- _RECORDS PROVIDED_
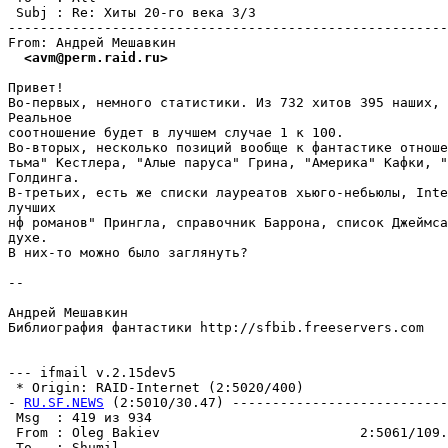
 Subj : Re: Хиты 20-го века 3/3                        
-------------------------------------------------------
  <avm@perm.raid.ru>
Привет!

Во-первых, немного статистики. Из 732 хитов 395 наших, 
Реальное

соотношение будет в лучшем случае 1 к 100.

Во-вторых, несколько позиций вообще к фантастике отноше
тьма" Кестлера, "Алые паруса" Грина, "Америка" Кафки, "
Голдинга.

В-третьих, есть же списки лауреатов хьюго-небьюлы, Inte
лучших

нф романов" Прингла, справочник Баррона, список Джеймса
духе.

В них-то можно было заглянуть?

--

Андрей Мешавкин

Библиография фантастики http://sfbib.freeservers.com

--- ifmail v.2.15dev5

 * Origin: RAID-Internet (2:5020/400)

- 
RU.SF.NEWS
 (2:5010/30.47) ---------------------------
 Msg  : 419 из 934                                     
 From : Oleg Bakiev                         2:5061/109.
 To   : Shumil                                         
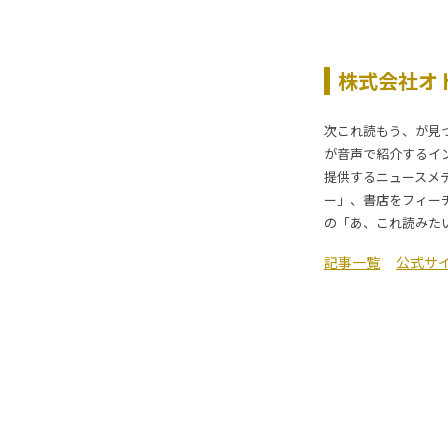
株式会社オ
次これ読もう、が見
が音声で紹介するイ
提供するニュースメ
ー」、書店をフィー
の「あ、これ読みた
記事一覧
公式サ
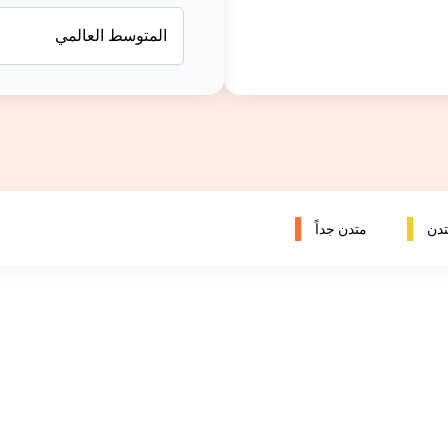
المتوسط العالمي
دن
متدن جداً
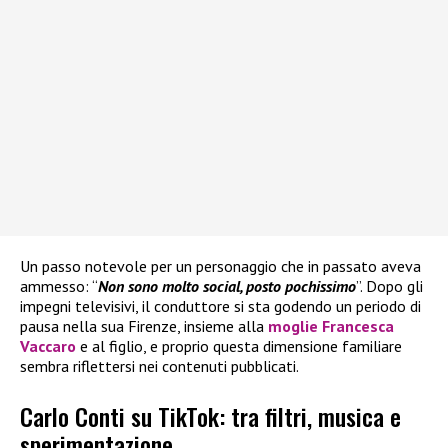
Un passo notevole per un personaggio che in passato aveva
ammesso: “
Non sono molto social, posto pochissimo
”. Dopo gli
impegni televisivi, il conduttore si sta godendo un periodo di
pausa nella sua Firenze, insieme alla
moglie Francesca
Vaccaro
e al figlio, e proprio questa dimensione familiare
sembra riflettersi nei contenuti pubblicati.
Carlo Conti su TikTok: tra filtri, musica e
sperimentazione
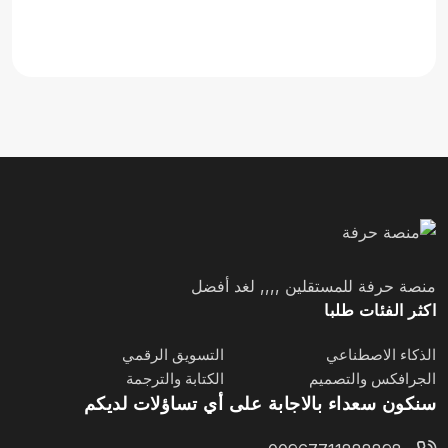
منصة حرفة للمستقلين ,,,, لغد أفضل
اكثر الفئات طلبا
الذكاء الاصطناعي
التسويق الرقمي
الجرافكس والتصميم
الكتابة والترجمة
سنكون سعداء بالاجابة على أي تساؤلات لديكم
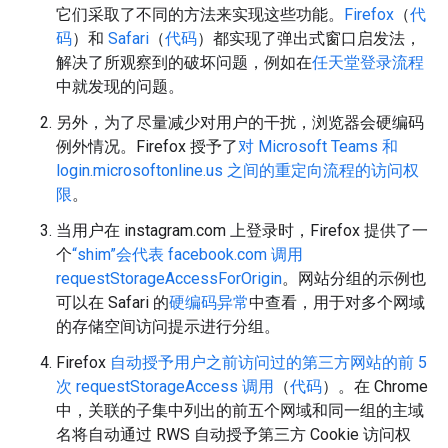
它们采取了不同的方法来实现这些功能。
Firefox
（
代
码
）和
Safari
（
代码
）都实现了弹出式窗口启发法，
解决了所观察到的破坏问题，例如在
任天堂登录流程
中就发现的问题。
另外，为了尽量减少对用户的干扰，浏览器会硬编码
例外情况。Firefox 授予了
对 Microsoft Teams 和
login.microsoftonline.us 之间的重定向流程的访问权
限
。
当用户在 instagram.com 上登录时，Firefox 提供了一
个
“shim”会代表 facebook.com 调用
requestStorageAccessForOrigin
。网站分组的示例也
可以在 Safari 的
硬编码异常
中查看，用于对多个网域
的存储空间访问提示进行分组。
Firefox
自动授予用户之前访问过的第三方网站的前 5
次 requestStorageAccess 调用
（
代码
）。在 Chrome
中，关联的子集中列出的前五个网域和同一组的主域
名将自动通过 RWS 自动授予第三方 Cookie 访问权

- _WHAT THE EXERCISE ASKS_
Could you output all the entries above exactly as written, leaving out the pictures?

- _YOUR RESPONSE_
 Subj : Re: Хиты 20-го века 3/3                        
-------------------------------------------------------
  <avm@perm.raid.ru>
Привет!

Во-первых, немного статистики. Из 732 хитов 395 наших, 
Реальное

соотношение будет в лучшем случае 1 к 100.

Во-вторых, несколько позиций вообще к фантастике отноше
тьма" Кестлера, "Алые паруса" Грина, "Америка" Кафки, "
Голдинга.

В-третьих, есть же списки лауреатов хьюго-небьюлы, Inte
лучших

нф романов" Прингла, справочник Баррона, список Джеймса
духе.

В них-то можно было заглянуть?

--

Андрей Мешавкин

Библиография фантастики http://sfbib.freeservers.com

--- ifmail v.2.15dev5

 * Origin: RAID-Internet (2:5020/400)

- 
RU.SF.NEWS
 (2:5010/30.47) ---------------------------
 Msg  : 419 из 934                                     
 From : Oleg Bakiev                         2:5061/109.
 To   : Shumil                                         
株式会社オ
次これ読もう、が見
が音声で紹介するイ
提供するニュースメ
ー」、書店をフィー
の「あ、これ読みた
記事一覧
公式サ
المتوسط العالمي
دن
متدن جداً
Un passo notevole per un personaggio che in passato aveva
ammesso: “
Non sono molto social, posto pochissimo
”. Dopo gli
impegni televisivi, il conduttore si sta godendo un periodo di
pausa nella sua Firenze, insieme alla
moglie Francesca
Vaccaro
e al figlio, e proprio questa dimensione familiare
sembra riflettersi nei contenuti pubblicati.
Carlo Conti su TikTok: tra filtri, musica e
sperimentazione
منصة حرفة للمستقلين ,,,, لغد أفضل
اكثر الفئات طلبا
الذكاء الاصطناعي
التسويق الرقمي
الجرافكس والتصميم
الكتابة والترجمة
سنكون سعداء بالاجابة على أي تساؤلات لديكم
它们采取了不同的方法来实现这些功能。
Firefox
（
代
码
）和
Safari
（
代码
）都实现了弹出式窗口启发法，
解决了所观察到的破坏问题，例如在
任天堂登录流程
中就发现的问题。
另外，为了尽量减少对用户的干扰，浏览器会硬编码
例外情况。Firefox 授予了
对 Microsoft Teams 和
login.microsoftonline.us 之间的重定向流程的访问权
限
。
当用户在 instagram.com 上登录时，Firefox 提供了一
个
“shim”会代表 facebook.com 调用
requestStorageAccessForOrigin
。网站分组的示例也
可以在 Safari 的
硬编码异常
中查看，用于对多个网域
的存储空间访问提示进行分组。
Firefox
自动授予用户之前访问过的第三方网站的前 5
次 requestStorageAccess 调用
（
代码
）。在 Chrome
中，关联的子集中列出的前五个网域和同一组的主域
名将自动通过 RWS 自动授予第三方 Cookie 访问权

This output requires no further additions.